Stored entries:
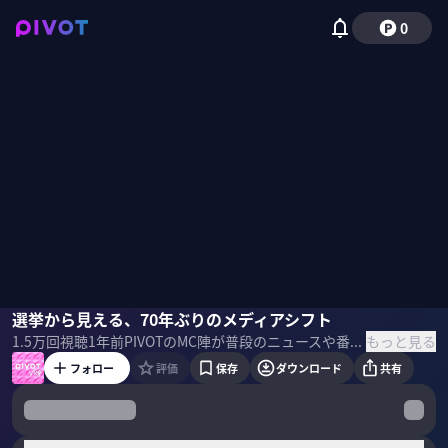
0
佐々木紀彦
選挙から見える、70年ぶりのメディアシフト
もっと見る
1.5万
回視聴
1年前
PIVOTのMC陣が普段のニュースや番組収録を通じて感じた「気づき」や「深堀りしたいテーマ」を、より自由に語るアプリ・Web限定のトークコンテンツ「PIVOT Vlog」。 初回テーマは「参院選から見えたメディアシフト」について語る。
フォロー
評価
保存
ダウンロード
共有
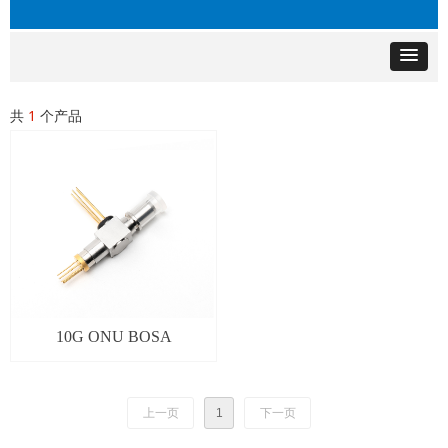
共
1
个产品
10G ONU BOSA
上一页
1
下一页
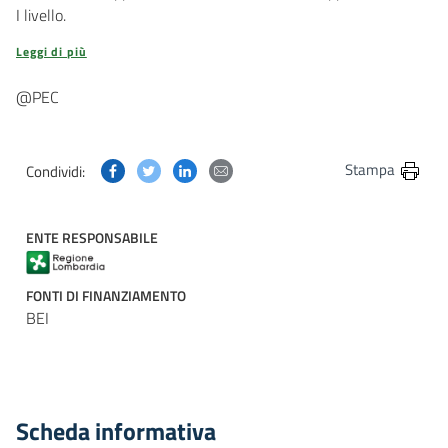
I livello.
Leggi di più
@PEC
Condividi questa pagina su Facebook
Condividi questa pagina su Twitter
Condividi questa pagina su Linkedin
Condividi questa pagina via post
Stampa
Condividi:
ENTE RESPONSABILE
FONTI DI FINANZIAMENTO
BEI
Scheda informativa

:: AIM OF THE EXERCISE ::
What lines in the entries above include the string "pagina"? Return each one.

:: ANSWER TO THE EXERCISE ::
Condividi questa pagina su Facebook
Condividi questa pagina su Twitter
Condividi questa pagina su Linkedin
Condividi questa pagina via post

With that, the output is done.